■ **Records to use**:
----------
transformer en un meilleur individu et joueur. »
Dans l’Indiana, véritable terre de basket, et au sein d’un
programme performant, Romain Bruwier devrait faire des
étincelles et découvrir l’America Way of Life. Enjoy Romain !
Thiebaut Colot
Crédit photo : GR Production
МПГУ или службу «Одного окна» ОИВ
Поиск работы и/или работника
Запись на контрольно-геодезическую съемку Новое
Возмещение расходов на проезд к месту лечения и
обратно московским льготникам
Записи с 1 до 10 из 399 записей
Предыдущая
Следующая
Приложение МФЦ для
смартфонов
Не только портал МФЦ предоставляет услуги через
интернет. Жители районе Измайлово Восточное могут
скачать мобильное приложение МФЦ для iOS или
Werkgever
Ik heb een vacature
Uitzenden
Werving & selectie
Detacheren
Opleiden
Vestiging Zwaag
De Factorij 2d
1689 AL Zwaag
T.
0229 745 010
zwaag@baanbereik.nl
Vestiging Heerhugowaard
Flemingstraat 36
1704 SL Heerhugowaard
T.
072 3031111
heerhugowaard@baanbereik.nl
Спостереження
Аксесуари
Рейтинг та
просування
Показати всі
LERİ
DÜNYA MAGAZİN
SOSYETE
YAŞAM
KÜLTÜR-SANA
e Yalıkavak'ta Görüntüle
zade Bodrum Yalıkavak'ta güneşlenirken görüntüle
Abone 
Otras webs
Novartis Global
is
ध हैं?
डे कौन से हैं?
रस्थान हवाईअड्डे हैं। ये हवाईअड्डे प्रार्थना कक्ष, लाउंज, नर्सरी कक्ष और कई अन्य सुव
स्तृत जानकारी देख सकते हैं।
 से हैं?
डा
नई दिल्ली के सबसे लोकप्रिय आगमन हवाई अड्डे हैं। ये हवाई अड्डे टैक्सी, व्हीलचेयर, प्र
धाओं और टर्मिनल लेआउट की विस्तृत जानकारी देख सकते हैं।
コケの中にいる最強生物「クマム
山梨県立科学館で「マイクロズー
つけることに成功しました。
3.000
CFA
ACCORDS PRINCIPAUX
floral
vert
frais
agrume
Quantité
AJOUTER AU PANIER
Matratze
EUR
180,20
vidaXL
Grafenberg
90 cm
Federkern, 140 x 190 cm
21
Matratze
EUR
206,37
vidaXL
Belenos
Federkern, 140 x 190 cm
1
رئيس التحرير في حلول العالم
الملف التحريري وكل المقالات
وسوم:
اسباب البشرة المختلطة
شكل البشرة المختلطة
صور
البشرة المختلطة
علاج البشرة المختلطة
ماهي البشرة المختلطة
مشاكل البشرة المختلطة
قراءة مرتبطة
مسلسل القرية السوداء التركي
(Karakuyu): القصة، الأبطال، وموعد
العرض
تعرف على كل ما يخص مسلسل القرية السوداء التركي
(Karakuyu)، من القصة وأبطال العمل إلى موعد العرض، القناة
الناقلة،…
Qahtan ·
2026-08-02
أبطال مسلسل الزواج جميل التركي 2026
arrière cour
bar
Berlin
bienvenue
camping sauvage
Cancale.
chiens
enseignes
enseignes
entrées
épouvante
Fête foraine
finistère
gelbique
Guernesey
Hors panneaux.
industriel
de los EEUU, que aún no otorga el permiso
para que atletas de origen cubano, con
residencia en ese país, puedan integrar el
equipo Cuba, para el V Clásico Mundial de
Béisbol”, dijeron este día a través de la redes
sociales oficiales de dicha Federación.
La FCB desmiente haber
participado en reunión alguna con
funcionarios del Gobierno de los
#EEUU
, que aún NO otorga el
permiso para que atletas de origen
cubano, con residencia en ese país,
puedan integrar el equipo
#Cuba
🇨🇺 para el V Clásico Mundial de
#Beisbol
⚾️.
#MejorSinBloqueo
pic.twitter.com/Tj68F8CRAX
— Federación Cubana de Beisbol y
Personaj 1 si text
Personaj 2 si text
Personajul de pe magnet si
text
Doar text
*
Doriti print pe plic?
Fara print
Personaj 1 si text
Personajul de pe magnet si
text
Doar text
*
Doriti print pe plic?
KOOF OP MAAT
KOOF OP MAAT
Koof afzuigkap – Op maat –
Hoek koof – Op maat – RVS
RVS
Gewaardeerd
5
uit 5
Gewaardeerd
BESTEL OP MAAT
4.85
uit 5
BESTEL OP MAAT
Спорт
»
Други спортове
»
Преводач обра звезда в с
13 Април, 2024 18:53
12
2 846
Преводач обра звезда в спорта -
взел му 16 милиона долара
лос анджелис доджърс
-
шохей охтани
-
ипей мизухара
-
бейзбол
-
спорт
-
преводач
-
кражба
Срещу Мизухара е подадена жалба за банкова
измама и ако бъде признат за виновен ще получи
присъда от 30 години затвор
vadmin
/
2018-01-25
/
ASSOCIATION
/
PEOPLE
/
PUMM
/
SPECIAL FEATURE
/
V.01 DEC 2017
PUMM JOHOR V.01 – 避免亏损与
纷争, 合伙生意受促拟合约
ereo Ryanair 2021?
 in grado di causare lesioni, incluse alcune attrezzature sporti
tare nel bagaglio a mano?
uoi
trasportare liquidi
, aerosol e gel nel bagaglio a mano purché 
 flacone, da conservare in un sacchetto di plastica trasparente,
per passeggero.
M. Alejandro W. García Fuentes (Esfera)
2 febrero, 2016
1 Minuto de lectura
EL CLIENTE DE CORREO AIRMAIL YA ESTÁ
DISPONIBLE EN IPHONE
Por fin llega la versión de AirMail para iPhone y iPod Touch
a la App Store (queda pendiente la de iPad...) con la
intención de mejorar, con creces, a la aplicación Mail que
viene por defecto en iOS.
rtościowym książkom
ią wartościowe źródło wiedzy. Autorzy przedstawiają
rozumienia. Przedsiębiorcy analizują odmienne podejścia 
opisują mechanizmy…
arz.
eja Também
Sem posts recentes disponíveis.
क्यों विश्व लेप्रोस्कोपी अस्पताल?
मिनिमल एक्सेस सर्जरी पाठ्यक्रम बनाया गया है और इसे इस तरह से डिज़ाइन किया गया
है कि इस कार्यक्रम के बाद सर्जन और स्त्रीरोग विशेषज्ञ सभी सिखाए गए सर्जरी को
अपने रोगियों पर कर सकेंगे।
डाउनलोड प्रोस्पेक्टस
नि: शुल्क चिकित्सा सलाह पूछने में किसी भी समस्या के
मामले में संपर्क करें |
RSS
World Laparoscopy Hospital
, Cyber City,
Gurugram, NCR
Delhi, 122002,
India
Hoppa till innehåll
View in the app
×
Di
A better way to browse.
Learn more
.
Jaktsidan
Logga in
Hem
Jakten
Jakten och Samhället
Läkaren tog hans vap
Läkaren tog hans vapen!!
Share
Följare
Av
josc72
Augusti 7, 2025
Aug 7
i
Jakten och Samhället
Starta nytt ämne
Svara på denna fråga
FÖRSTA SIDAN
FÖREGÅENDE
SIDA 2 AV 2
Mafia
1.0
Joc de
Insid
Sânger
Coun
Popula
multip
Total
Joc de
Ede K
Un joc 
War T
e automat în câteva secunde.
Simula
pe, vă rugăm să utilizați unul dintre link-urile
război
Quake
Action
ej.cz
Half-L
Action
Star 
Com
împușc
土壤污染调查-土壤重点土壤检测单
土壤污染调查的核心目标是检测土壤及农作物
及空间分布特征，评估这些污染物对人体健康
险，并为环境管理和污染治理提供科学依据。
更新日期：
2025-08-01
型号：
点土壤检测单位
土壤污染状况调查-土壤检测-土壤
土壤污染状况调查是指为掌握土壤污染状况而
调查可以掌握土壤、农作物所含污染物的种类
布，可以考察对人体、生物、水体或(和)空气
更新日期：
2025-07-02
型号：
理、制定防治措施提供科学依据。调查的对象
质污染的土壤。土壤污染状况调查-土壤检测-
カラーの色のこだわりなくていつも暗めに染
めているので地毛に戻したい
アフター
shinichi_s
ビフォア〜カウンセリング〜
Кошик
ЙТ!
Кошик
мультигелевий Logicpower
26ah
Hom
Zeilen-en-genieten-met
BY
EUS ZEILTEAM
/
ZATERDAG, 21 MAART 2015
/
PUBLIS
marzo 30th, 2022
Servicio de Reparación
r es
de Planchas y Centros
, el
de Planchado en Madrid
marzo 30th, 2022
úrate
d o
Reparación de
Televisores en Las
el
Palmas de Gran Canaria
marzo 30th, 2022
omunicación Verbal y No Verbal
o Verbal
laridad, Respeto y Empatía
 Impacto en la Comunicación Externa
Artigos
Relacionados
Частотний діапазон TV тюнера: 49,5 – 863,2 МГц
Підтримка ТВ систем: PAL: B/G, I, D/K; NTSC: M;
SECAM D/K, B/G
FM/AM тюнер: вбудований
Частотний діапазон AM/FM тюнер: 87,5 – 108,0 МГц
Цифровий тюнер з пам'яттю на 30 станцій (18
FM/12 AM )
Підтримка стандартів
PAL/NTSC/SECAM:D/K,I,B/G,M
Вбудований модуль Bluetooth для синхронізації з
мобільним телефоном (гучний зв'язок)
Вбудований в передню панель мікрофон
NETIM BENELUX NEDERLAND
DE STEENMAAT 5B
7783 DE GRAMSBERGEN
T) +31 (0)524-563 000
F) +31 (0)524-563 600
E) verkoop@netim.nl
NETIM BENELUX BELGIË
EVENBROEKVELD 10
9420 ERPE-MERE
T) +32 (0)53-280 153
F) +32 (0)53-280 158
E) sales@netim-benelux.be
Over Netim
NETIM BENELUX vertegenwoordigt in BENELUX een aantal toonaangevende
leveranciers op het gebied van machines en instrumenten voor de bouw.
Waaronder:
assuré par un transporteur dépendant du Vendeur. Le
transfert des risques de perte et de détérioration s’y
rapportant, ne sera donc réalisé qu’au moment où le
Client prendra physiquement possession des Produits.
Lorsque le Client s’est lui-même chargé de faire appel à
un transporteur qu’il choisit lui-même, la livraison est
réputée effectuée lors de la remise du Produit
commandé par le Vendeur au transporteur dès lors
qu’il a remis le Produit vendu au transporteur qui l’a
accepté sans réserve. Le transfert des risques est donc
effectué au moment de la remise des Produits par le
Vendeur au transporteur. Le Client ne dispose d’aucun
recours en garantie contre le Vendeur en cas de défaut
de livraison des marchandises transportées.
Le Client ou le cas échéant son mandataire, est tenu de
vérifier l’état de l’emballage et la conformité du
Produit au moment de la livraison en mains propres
----------
■ **What is needed**:
Tally the lines above containing "Yalıkavak". Answer with the count only.

■ **Completed exercise**:
2